A Data-driven Typology of Vision Models from Integrated Representational Metrics
Jialin Wu, Shreya Saha, Yiqing Bo, Meenakshi Khosla
TL;DR
The paper tackles how to distinguish universal versus family-specific representations across diverse vision models. It introduces a data-driven framework that combines multiple representational metrics with Similarity Network Fusion to produce robust, composite model signatures and a typology that transcends traditional architecture-based grouping. Geometry- and tuning-preserving metrics show strong family discrimination, while linearly decodable information is more shared; SNF integration yields dramatically improved separation (e.g., $d' \approx 11.84$) and coherent model clusters. The resulting typology reveals that self-supervised models form a unified cluster across architectures, while hybrids align with MAE strategies, highlighting emergent computational signatures shaped by architecture and training objective. This approach provides a principled, scalable way to compare new vision models, predict transfer behavior, and understand the representational principles underlying successful visual processing.
Abstract
Large vision models differ widely in architecture and training paradigm, yet we lack principled methods to determine which aspects of their representations are shared across families and which reflect distinctive computational strategies. We leverage a suite of representational similarity metrics, each capturing a different facet-geometry, unit tuning, or linear decodability-and assess family separability using multiple complementary measures.
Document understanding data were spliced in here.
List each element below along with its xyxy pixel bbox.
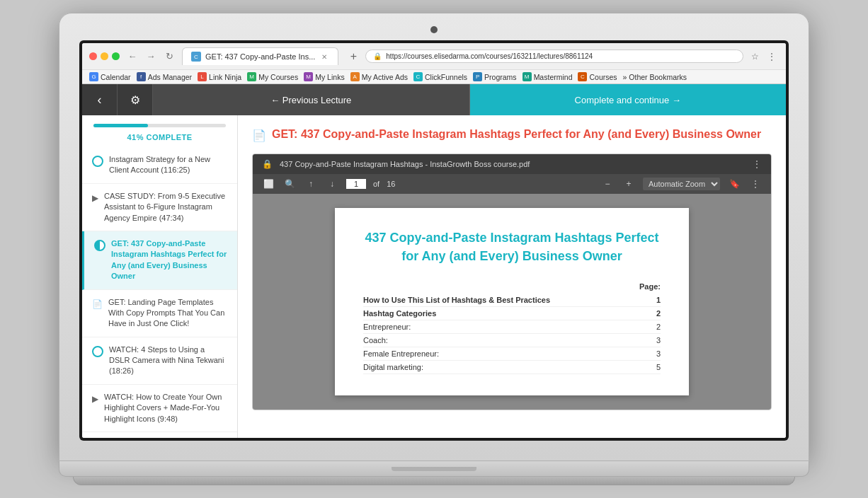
progress-track (93, 124, 226, 127)
bookmark-other[interactable]: » Other Bookmarks (623, 73, 687, 81)
browser-tab[interactable]: C GET: 437 Copy-and-Paste Ins... ✕ (182, 47, 338, 65)
pdf-row-2-label: Hashtag Categories (363, 309, 632, 318)
pdf-content: 437 Copy-and-Paste Instagram Hashtags Pe… (253, 194, 771, 409)
minimize-window-button[interactable] (101, 52, 108, 60)
pdf-row-3-page: 2 (632, 323, 661, 331)
zoom-select[interactable]: Automatic Zoom 50% 75% 100% 125% 150% (643, 178, 720, 190)
scroll-down-icon[interactable]: ↓ (325, 177, 339, 191)
sidebar-item-2[interactable]: ▶ CASE STUDY: From 9-5 Executive Assista… (82, 184, 237, 231)
traffic-lights (89, 52, 120, 60)
camera-icon (430, 26, 438, 33)
pdf-table: Page: How to Use This List of Hashtags &… (363, 282, 661, 374)
app-nav: ‹ ⚙ ← Previous Lecture Complete and cont… (82, 84, 786, 115)
sidebar-item-3-label: GET: 437 Copy-and-Paste Instagram Hashta… (111, 238, 227, 282)
url-text: https://courses.elisedarma.com/courses/1… (386, 52, 593, 60)
screen: ← → ↻ C GET: 437 Copy-and-Paste Ins... ✕ (82, 43, 786, 438)
sidebar-item-1[interactable]: Instagram Strategy for a New Client Acco… (82, 147, 237, 184)
close-window-button[interactable] (89, 52, 97, 60)
nav-settings-button[interactable]: ⚙ (118, 84, 153, 115)
active-ads-favicon: A (350, 72, 360, 81)
laptop-foot (73, 477, 795, 485)
bookmark-ads-manager[interactable]: f Ads Manager (137, 72, 192, 81)
fit-page-icon[interactable]: ⬜ (261, 177, 275, 191)
previous-lecture-button[interactable]: ← Previous Lecture (153, 84, 470, 115)
content-title: 📄 GET: 437 Copy-and-Paste Instagram Hash… (252, 127, 772, 144)
pdf-options-icon[interactable]: ⋮ (748, 177, 763, 191)
mastermind-favicon: M (522, 72, 532, 81)
main-container: 41% COMPLETE Instagram Strategy for a Ne… (82, 115, 786, 438)
back-button[interactable]: ← (125, 50, 139, 64)
pdf-row-2: Hashtag Categories 2 (363, 307, 661, 320)
pdf-page-title: 437 Copy-and-Paste Instagram Hashtags Pe… (363, 229, 661, 265)
forward-button[interactable]: → (144, 50, 158, 64)
pdf-row-6-label: Digital marketing: (363, 363, 632, 371)
sidebar-item-7[interactable]: WATCH: How To Edit an Instagram-Ready Ph… (82, 432, 237, 438)
scroll-up-icon[interactable]: ↑ (304, 177, 318, 191)
pdf-row-4: Coach: 3 (363, 334, 661, 347)
browser-toolbar-icons: ☆ ⋮ (748, 50, 779, 64)
circle-icon (92, 156, 103, 167)
laptop-base (59, 461, 809, 477)
laptop-body: ← → ↻ C GET: 437 Copy-and-Paste Ins... ✕ (59, 13, 809, 461)
previous-lecture-label: ← Previous Lecture (270, 95, 351, 105)
new-tab-button[interactable]: + (346, 49, 361, 64)
content-title-text: GET: 437 Copy-and-Paste Instagram Hashta… (272, 127, 761, 142)
bookmark-link-ninja[interactable]: L Link Ninja (198, 72, 241, 81)
bookmark-calendar[interactable]: G Calendar (89, 72, 131, 81)
bookmark-pdf-icon[interactable]: 🔖 (727, 177, 741, 191)
bookmark-my-links[interactable]: M My Links (304, 72, 344, 81)
bookmark-mastermind[interactable]: M Mastermind (522, 72, 573, 81)
zoom-in-icon[interactable]: + (622, 177, 636, 191)
gear-icon: ⚙ (130, 93, 140, 107)
pdf-menu-icon[interactable]: ⋮ (750, 157, 764, 171)
browser-chrome: ← → ↻ C GET: 437 Copy-and-Paste Ins... ✕ (82, 43, 786, 84)
pdf-filename: 437 Copy-and-Paste Instagram Hashtags - … (280, 160, 744, 168)
maximize-window-button[interactable] (112, 52, 120, 60)
pdf-lock-icon: 🔒 (260, 157, 274, 171)
pdf-row-5-label: Female Entrepreneur: (363, 349, 632, 358)
browser-nav: ← → ↻ (125, 50, 176, 64)
sidebar-item-1-label: Instagram Strategy for a New Client Acco… (109, 154, 227, 176)
tab-close-button[interactable]: ✕ (319, 52, 329, 62)
pdf-row-1-label: How to Use This List of Hashtags & Best … (363, 296, 632, 304)
pdf-row-2-page: 2 (632, 309, 661, 318)
half-fill-icon (94, 240, 105, 251)
sidebar-item-6[interactable]: ▶ WATCH: How to Create Your Own Highligh… (82, 385, 237, 432)
sidebar-item-4[interactable]: 📄 GET: Landing Page Templates With Copy … (82, 290, 237, 337)
laptop-hinge (392, 467, 476, 471)
star-icon[interactable]: ☆ (748, 50, 762, 64)
complete-continue-button[interactable]: Complete and continue → (470, 84, 787, 115)
video-icon: ▶ (92, 192, 98, 204)
progress-container: 41% COMPLETE (82, 115, 237, 147)
pdf-row-3: Entrepreneur: 2 (363, 320, 661, 334)
progress-text: 41% COMPLETE (127, 133, 192, 141)
zoom-out-icon[interactable]: − (600, 177, 615, 191)
sidebar-item-4-label: GET: Landing Page Templates With Copy Pr… (108, 297, 227, 330)
pdf-of-label: of (373, 180, 379, 188)
search-pdf-icon[interactable]: 🔍 (282, 177, 297, 191)
sidebar-item-5[interactable]: WATCH: 4 Steps to Using a DSLR Camera wi… (82, 337, 237, 385)
pdf-page: 437 Copy-and-Paste Instagram Hashtags Pe… (335, 208, 689, 395)
bookmark-active-ads[interactable]: A My Active Ads (350, 72, 408, 81)
more-icon[interactable]: ⋮ (765, 50, 779, 64)
sidebar-item-3-active[interactable]: GET: 437 Copy-and-Paste Instagram Hashta… (82, 231, 237, 290)
bookmark-my-courses[interactable]: M My Courses (247, 72, 298, 81)
tab-title: GET: 437 Copy-and-Paste Ins... (205, 52, 315, 61)
address-bar[interactable]: 🔒 https://courses.elisedarma.com/courses… (365, 50, 743, 63)
pdf-controls: ⬜ 🔍 ↑ ↓ of 16 − + (253, 174, 771, 194)
pdf-page-input[interactable] (346, 179, 366, 189)
screen-bezel: ← → ↻ C GET: 437 Copy-and-Paste Ins... ✕ (79, 40, 789, 441)
bookmarks-bar: G Calendar f Ads Manager L Link Ninja (82, 69, 786, 83)
pdf-row-1: How to Use This List of Hashtags & Best … (363, 294, 661, 307)
bookmark-clickfunnels[interactable]: C ClickFunnels (413, 72, 467, 81)
bookmark-programs[interactable]: P Programs (473, 72, 517, 81)
clickfunnels-favicon: C (413, 72, 423, 81)
sidebar: 41% COMPLETE Instagram Strategy for a Ne… (82, 115, 238, 438)
bookmark-courses[interactable]: C Courses (578, 72, 617, 81)
content-area: 📄 GET: 437 Copy-and-Paste Instagram Hash… (238, 115, 786, 438)
address-bar-container: C GET: 437 Copy-and-Paste Ins... ✕ + 🔒 h… (182, 47, 779, 65)
nav-back-button[interactable]: ‹ (82, 84, 118, 115)
doc-icon: 📄 (92, 299, 103, 311)
pdf-row-4-label: Coach: (363, 336, 632, 344)
reload-button[interactable]: ↻ (162, 50, 176, 64)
Metrics preserving geometry or tuning (e.g., RSA, Soft Matching) yield strong family discrimination, whereas flexible mappings such as Linear Predictivity show weaker separation. These findings indicate that geometry and tuning carry family-specific signatures, while linearly decodable information is more broadly shared. To integrate these complementary facets, we adapt Similarity Network Fusion (SNF), a method inspired by multi-omics integration. SNF achieves substantially sharper family separation than any individual metric and produces robust composite signatures. Clustering of the fused similarity matrix recovers both expected and surprising patterns: supervised ResNets and ViTs form distinct clusters, yet all self-supervised models group together across architectural boundaries. Hybrid architectures (ConvNeXt, Swin) cluster with masked autoencoders, suggesting convergence between architectural modernization and reconstruction-based training. This biology-inspired framework provides a principled typology of vision models, showing that emergent computational strategies-shaped jointly by architecture and training objective-define representational structure beyond surface design categories.